--- What is expected ---
Reproduce precisely the lines of the listing below, starting with the line that contains "What do you see at coordinates (76, 702)" and stopping after the line that contains "Image resolution: width=431"; include nothing else.
______________________________
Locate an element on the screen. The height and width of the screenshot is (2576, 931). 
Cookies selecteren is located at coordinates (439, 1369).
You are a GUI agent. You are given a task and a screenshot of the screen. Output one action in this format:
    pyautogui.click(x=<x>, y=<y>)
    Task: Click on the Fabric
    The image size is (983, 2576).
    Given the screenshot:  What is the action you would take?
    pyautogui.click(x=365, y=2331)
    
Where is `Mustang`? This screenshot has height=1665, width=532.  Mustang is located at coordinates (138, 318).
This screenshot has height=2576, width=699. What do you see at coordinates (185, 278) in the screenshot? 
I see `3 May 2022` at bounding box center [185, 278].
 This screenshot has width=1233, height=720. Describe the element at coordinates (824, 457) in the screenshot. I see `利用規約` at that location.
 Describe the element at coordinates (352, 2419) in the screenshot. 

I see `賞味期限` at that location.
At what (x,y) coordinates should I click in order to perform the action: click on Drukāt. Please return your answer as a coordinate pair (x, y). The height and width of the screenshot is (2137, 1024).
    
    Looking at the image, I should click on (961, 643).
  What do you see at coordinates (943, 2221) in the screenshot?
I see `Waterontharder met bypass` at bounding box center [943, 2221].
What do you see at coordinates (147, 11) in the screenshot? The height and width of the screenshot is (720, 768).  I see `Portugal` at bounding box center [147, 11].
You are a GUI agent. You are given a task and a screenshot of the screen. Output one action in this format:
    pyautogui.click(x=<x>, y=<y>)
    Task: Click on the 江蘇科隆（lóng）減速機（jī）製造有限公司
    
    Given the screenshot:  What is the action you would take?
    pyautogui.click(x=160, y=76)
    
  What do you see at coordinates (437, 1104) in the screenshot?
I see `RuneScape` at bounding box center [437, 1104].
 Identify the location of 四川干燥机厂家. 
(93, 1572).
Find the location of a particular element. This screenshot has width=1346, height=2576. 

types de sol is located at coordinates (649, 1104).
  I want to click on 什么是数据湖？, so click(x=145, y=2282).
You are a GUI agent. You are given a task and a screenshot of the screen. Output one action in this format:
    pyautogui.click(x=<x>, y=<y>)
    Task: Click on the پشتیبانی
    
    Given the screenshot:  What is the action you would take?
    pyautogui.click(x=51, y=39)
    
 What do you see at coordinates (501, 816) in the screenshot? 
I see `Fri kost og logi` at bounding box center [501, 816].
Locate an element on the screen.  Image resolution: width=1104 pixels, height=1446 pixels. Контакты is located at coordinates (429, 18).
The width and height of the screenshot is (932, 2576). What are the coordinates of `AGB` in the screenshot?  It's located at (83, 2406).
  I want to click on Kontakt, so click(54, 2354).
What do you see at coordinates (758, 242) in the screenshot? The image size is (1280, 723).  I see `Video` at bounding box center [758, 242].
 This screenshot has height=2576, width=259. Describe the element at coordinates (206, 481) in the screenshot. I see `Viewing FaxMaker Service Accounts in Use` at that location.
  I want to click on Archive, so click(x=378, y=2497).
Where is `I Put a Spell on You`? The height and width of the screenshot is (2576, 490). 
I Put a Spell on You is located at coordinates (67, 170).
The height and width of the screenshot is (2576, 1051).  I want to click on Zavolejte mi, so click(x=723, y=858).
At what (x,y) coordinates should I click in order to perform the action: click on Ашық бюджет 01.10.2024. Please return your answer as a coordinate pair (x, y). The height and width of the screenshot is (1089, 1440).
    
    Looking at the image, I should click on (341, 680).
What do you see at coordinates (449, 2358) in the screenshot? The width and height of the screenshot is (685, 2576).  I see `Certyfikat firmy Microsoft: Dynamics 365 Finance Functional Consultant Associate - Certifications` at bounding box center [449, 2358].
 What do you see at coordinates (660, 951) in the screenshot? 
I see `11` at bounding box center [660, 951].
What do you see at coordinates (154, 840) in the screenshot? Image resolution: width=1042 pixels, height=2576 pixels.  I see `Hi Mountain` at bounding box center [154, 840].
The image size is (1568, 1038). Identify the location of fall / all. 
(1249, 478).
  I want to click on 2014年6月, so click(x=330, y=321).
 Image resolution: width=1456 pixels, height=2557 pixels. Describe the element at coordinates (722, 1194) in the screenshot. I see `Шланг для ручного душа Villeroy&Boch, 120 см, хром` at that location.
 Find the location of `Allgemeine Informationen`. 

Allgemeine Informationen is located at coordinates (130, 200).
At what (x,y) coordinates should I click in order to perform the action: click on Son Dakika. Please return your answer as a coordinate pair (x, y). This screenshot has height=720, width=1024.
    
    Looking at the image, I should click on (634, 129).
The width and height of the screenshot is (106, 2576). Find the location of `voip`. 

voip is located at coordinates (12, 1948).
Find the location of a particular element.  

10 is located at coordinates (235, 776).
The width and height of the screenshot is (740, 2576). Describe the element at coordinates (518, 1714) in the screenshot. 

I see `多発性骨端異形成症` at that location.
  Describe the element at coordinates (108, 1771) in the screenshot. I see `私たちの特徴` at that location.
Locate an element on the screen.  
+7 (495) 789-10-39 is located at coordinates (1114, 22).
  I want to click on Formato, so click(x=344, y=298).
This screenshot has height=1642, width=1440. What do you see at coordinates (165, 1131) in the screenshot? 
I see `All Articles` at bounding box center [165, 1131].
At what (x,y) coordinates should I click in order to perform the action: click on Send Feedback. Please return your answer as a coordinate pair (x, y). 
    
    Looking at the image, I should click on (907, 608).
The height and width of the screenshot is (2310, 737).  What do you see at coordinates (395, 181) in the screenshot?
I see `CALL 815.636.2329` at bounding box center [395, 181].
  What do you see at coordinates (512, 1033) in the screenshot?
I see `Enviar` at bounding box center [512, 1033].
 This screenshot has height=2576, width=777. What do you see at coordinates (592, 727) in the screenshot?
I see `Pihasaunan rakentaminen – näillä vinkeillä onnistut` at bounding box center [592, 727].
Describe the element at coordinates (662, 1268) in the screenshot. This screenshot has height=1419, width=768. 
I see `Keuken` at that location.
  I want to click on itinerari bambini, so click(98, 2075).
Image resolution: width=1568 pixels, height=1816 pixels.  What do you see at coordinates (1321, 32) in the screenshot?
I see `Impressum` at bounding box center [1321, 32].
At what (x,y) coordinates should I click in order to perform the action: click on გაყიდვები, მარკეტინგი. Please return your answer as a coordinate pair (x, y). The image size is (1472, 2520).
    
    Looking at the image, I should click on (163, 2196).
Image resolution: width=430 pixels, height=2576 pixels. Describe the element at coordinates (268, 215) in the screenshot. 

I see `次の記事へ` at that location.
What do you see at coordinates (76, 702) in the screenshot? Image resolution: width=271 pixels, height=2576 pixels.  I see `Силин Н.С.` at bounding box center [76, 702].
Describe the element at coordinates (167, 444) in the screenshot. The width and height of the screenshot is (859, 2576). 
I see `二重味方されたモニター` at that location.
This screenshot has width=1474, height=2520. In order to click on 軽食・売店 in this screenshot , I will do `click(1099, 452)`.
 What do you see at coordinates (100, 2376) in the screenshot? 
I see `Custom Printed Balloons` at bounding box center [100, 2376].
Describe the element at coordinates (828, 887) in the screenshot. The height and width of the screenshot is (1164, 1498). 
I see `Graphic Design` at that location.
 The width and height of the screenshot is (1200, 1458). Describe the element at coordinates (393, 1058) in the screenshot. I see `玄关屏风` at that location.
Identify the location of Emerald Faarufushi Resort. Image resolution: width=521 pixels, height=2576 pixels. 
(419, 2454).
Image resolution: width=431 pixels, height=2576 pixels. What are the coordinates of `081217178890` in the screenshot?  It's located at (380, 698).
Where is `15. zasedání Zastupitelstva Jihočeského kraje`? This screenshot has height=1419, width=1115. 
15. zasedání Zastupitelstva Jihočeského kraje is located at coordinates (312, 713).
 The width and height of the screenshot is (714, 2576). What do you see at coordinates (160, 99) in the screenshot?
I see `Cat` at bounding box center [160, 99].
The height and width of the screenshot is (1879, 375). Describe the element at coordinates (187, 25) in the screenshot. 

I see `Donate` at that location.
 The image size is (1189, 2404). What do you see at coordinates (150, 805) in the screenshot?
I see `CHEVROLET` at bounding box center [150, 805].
______________________________
--- Written solution ---
What do you see at coordinates (76, 702) in the screenshot? Image resolution: width=271 pixels, height=2576 pixels.  I see `Силин Н.С.` at bounding box center [76, 702].
Describe the element at coordinates (167, 444) in the screenshot. The width and height of the screenshot is (859, 2576). 
I see `二重味方されたモニター` at that location.
This screenshot has width=1474, height=2520. In order to click on 軽食・売店 in this screenshot , I will do `click(1099, 452)`.
 What do you see at coordinates (100, 2376) in the screenshot? 
I see `Custom Printed Balloons` at bounding box center [100, 2376].
Describe the element at coordinates (828, 887) in the screenshot. The height and width of the screenshot is (1164, 1498). 
I see `Graphic Design` at that location.
 The width and height of the screenshot is (1200, 1458). Describe the element at coordinates (393, 1058) in the screenshot. I see `玄关屏风` at that location.
Identify the location of Emerald Faarufushi Resort. Image resolution: width=521 pixels, height=2576 pixels. 
(419, 2454).
Image resolution: width=431 pixels, height=2576 pixels. What are the coordinates of `081217178890` in the screenshot?  It's located at (380, 698).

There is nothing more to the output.